Exercise details: In the copy, include every record below exactly as it appears, but no pictures.
==== Task input ====
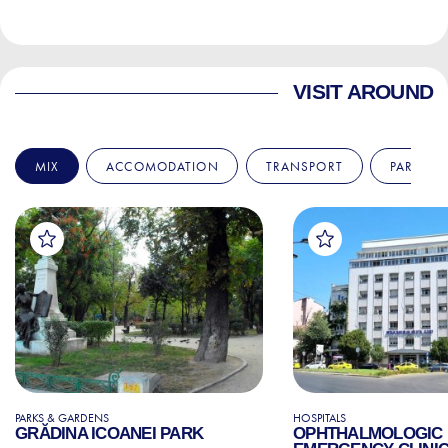
VISIT AROUND
MIX
ACCOMODATION
TRANSPORT
PARKS &
PARKS & GARDENS
HOSPITALS
GRĂDINA ICOANEI PARK
OPHTHALMOLOGIC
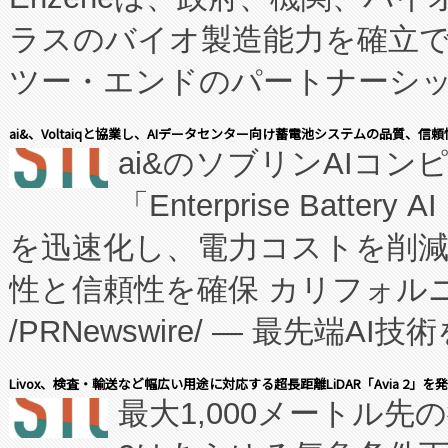
ラスのバイオ製造能力を確立
ツー・エンドのパートナーシッ
表しました。 同社の実績あるEnzeneX®
ai&、Voltaiqと協業し、AIデータセンター向け蓄電池システムの品質、信
ai&のソブリンAIコンピ
manufacturing™ (FC
「Enterprise Batte
たNeXは、バイオ医薬品製造
を迅速化し、電力コストを削
従来のフェッドバッチ施設の
性と信頼性を確保 カリフォルニア
に、患者やサプライチェーン
/PRNewswire/ — 最先端
キー方式で拡張性が高く、持
会社エーアイ・アンド：本社横
す。FCCM‑を活用した現地
Livox、検査・輸送など幅広い用途に対応する超長距離LiDAR「Avia 2」を
最大1,000メートル先
President原信平）と、エ
患者にとっての費用負担を大幅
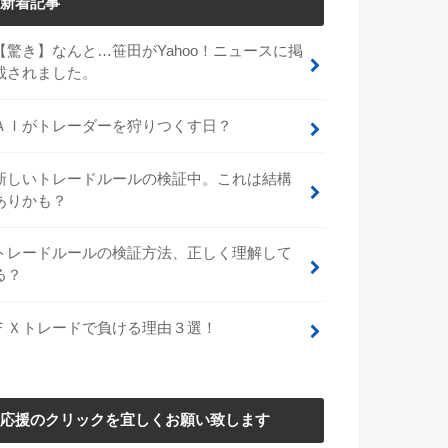
新着記事
【驚き】なんと…笹田がYahoo！ニュースに掲
載されました。
ＡＩがトレーダーを狩りつくす日？
新しいトレードルールの検証中。これは結構
ありかも？
トレードルールの検証方法、正しく理解して
る？
ＦＸトレードで負ける理由３選！
応援のクリックを宜しくお願い致します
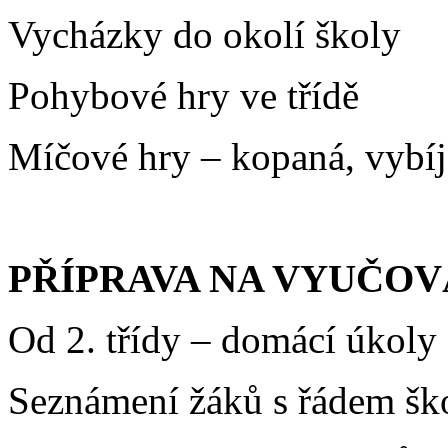
Vycházky do okolí školy
Pohybové hry ve třídě
Míčové hry – kopaná, vybí
PŘÍPRAVA NA VYUČOV
Od 2. třídy – domácí úkoly
Seznámení žáků s řádem ško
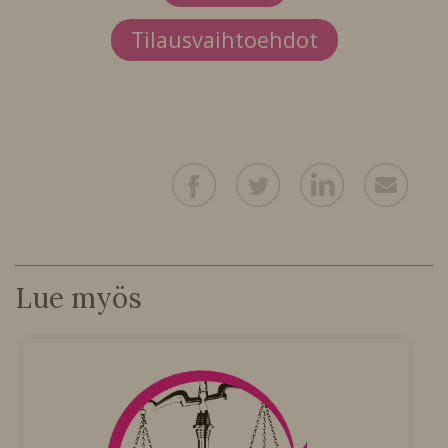
Tilausvaihtoehdot
Lue myös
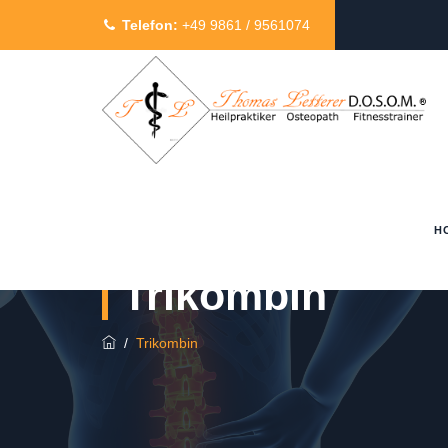
Telefon:
+49 9861 / 9561074
H
Trikombin
/
Trikombin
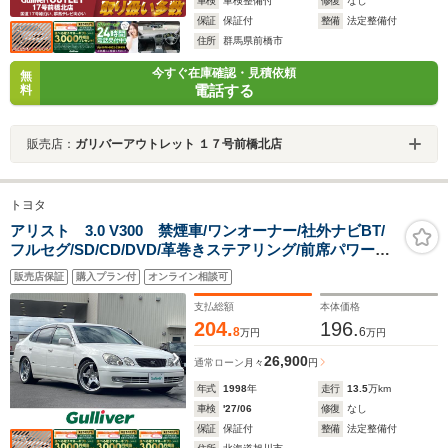
車検
車検整備付
修復
なし
保証
保証付
整備
法定整備付
住所
群馬県前橋市
今すぐ在庫確認・見積依頼
無
電話する
料
販売店：
ガリバーアウトレット １７号前橋北店
トヨタ
アリスト 3.0 V300 禁煙車/ワンオーナー/社外ナビBT/
フルセグ/SD/CD/DVD/革巻きステアリング/前席パワーシ
ート/純正AW冬タイヤ積み込み/純正フロアマット/ドアバ
販売店保証
購入プラン付
オンライン相談可
イザー/
支払総額
本体価格
204.
196.
8
6
万円
万円
26,900
通常ローン
月々
円
年式
1998
年
走行
13.5
万km
車検
'27/06
修復
なし
保証
保証付
整備
法定整備付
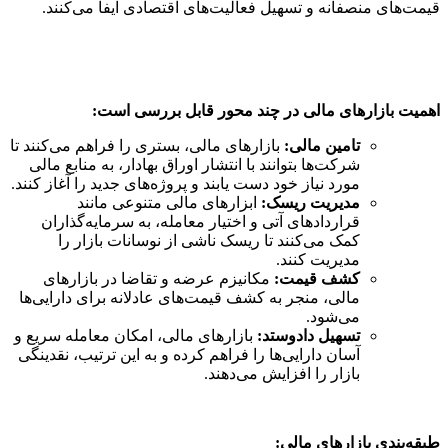
قیمت‌های منصفانه و تسهیل فعالیت‌های اقتصادی ایفا می‌کنند.
اهمیت بازارهای مالی در چند محور قابل بررسی است:
تامین مالی:
بازارهای مالی، بستری را فراهم می‌کنند تا
شرکت‌ها بتوانند با انتشار اوراق بهادار، به منابع مالی
مورد نیاز خود دست یابند و پروژه‌های جدید را آغاز کنند.
مدیریت ریسک:
ابزارهای مالی متنوعی مانند
قراردادهای آتی و اختیار معامله، به سرمایه‌گذاران
کمک می‌کنند تا ریسک ناشی از نوسانات بازار را
مدیریت کنند.
کشف قیمت:
مکانیزم عرضه و تقاضا در بازارهای
مالی، منجر به کشف قیمت‌های عادلانه برای دارایی‌ها
می‌شود.
تسهیل دادوستد:
بازارهای مالی، امکان معامله سریع و
آسان دارایی‌ها را فراهم کرده و به این ترتیب، نقدینگی
بازار را افزایش می‌دهند.
طبقه‌بندی بازارهای مالی:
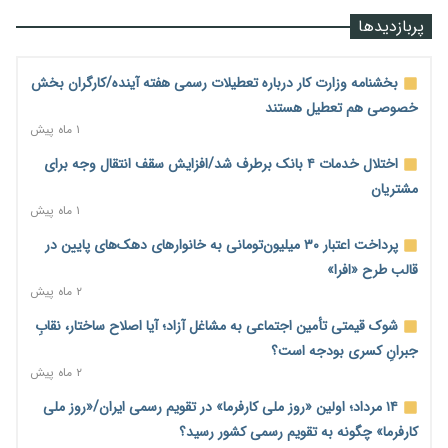
۲۱ ساعت پیش
پربازدیدها
احراز صلاحیت ۱۹۴۱ مدیر در شرکت‌های وزارت کار انجام نشده است؛
شایسته‌سالاری زیر فشار؟
بخشنامه وزارت کار درباره تعطیلات رسمی هفته آینده/کارگران بخش
۲۱ ساعت پیش
خصوصی هم تعطیل هستند
۱ ماه پیش
صادرات محصولات آب‌بر در اوج خشکسالی؛ تراز تجاری به چه
قیمتی؟
اختلال خدمات ۴ بانک برطرف شد/افزایش سقف انتقال وجه برای
۲۱ ساعت پیش
مشتریان
۱ ماه پیش
موبایل گران می‌شود؟ هزینه واردات ۱۰ برابر شد، ثبت سفارش
همچنان متوقف است
پرداخت اعتبار ۳۰ میلیون‌تومانی به خانوارهای دهک‌های پایین در
۲۲ ساعت پیش
قالب طرح «افرا»
۲ ماه پیش
کارخانه‌ها ایستادند؛ تولیدکنندگان همچنان زیر فشار خسارت و تأمین
مواد اولیه
شوک قیمتی تأمین اجتماعی به مشاغل آزاد؛ آیا اصلاح ساختار، نقابِ
۲۲ ساعت پیش
جبرانِ کسری بودجه است؟
۲ ماه پیش
قیمت مسکن در دست سازنده‌های خرد؛ چگونه «عددسازی» بازار
ملک را ملتهب می‌کند؟
۱۴ مرداد؛ اولین «روز ملی کارفرما» در تقویم رسمی ایران/«روز ملی
۲۲ ساعت پیش
کارفرما» چگونه به تقویم رسمی کشور رسید؟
====
Task output:
VISIT AROUND
MIX
ACCOMODATION
TRANSPORT
PARKS &
PARKS & GARDENS
HOSPITALS
GRĂDINA ICOANEI PARK
OPHTHALMOLOGIC
ラスのバイオ製造能力を確立
ツー・エンドのパートナーシッ
表しました。 同社の実績あるEnzeneX®
ai&、Voltaiqと協業し、AIデータセンター向け蓄電池システムの品質、信
ai&のソブリンAIコンピ
manufacturing™ (FC
「Enterprise Batte
たNeXは、バイオ医薬品製造
を迅速化し、電力コストを削
従来のフェッドバッチ施設の
性と信頼性を確保 カリフォルニア
に、患者やサプライチェーン
/PRNewswire/ — 最先端
キー方式で拡張性が高く、持
会社エーアイ・アンド：本社横
す。FCCM‑を活用した現地
Livox、検査・輸送など幅広い用途に対応する超長距離LiDAR「Avia 2」を
最大1,000メートル先
President原信平）と、エ
患者にとっての費用負担を大幅
新着記事
【驚き】なんと…笹田がYahoo！ニュースに掲
載されました。
ＡＩがトレーダーを狩りつくす日？
新しいトレードルールの検証中。これは結構
ありかも？
トレードルールの検証方法、正しく理解して
る？
ＦＸトレードで負ける理由３選！
応援のクリックを宜しくお願い致します
Vycházky do okolí školy
Pohybové hry ve třídě
Míčové hry – kopaná, vybí
PŘÍPRAVA NA VYUČOV
Od 2. třídy – domácí úkoly
Seznámení žáků s řádem ško
Tilausvaihtoehdot
Lue myös
Telefon:
+49 9861 / 9561074
H
Trikombin
/
Trikombin
車検
車検整備付
修復
なし
保証
保証付
整備
法定整備付
住所
群馬県前橋市
今すぐ在庫確認・見積依頼
無
電話する
料
販売店：
ガリバーアウトレット １７号前橋北店
トヨタ
アリスト 3.0 V300 禁煙車/ワンオーナー/社外ナビBT/
フルセグ/SD/CD/DVD/革巻きステアリング/前席パワーシ
ート/純正AW冬タイヤ積み込み/純正フロアマット/ドアバ
販売店保証
購入プラン付
オンライン相談可
イザー/
支払総額
本体価格
204.
196.
8
6
万円
万円
26,900
通常ローン
月々
円
年式
1998
年
走行
13.5
万km
車検
'27/06
修復
なし
保証
保証付
整備
法定整備付
قیمت‌های منصفانه و تسهیل فعالیت‌های اقتصادی ایفا می‌کنند.
اهمیت بازارهای مالی در چند محور قابل بررسی است:
تامین مالی:
بازارهای مالی، بستری را فراهم می‌کنند تا
شرکت‌ها بتوانند با انتشار اوراق بهادار، به منابع مالی
مورد نیاز خود دست یابند و پروژه‌های جدید را آغاز کنند.
مدیریت ریسک:
ابزارهای مالی متنوعی مانند
قراردادهای آتی و اختیار معامله، به سرمایه‌گذاران
کمک می‌کنند تا ریسک ناشی از نوسانات بازار را
مدیریت کنند.
کشف قیمت:
مکانیزم عرضه و تقاضا در بازارهای
مالی، منجر به کشف قیمت‌های عادلانه برای دارایی‌ها
می‌شود.
تسهیل دادوستد:
بازارهای مالی، امکان معامله سریع و
آسان دارایی‌ها را فراهم کرده و به این ترتیب، نقدینگی
بازار را افزایش می‌دهند.
طبقه‌بندی بازارهای مالی:
۲۱ ساعت پیش
پربازدیدها
احراز صلاحیت ۱۹۴۱ مدیر در شرکت‌های وزارت کار انجام نشده است؛
شایسته‌سالاری زیر فشار؟
بخشنامه وزارت کار درباره تعطیلات رسمی هفته آینده/کارگران بخش
۲۱ ساعت پیش
خصوصی هم تعطیل هستند
۱ ماه پیش
صادرات محصولات آب‌بر در اوج خشکسالی؛ تراز تجاری به چه
قیمتی؟
اختلال خدمات ۴ بانک برطرف شد/افزایش سقف انتقال وجه برای
۲۱ ساعت پیش
مشتریان
۱ ماه پیش
موبایل گران می‌شود؟ هزینه واردات ۱۰ برابر شد، ثبت سفارش
همچنان متوقف است
پرداخت اعتبار ۳۰ میلیون‌تومانی به خانوارهای دهک‌های پایین در
۲۲ ساعت پیش
قالب طرح «افرا»
۲ ماه پیش
کارخانه‌ها ایستادند؛ تولیدکنندگان همچنان زیر فشار خسارت و تأمین
مواد اولیه
شوک قیمتی تأمین اجتماعی به مشاغل آزاد؛ آیا اصلاح ساختار، نقابِ
۲۲ ساعت پیش
جبرانِ کسری بودجه است؟
۲ ماه پیش
قیمت مسکن در دست سازنده‌های خرد؛ چگونه «عددسازی» بازار
ملک را ملتهب می‌کند؟
۱۴ مرداد؛ اولین «روز ملی کارفرما» در تقویم رسمی ایران/«روز ملی
۲۲ ساعت پیش
کارفرما» چگونه به تقویم رسمی کشور رسید؟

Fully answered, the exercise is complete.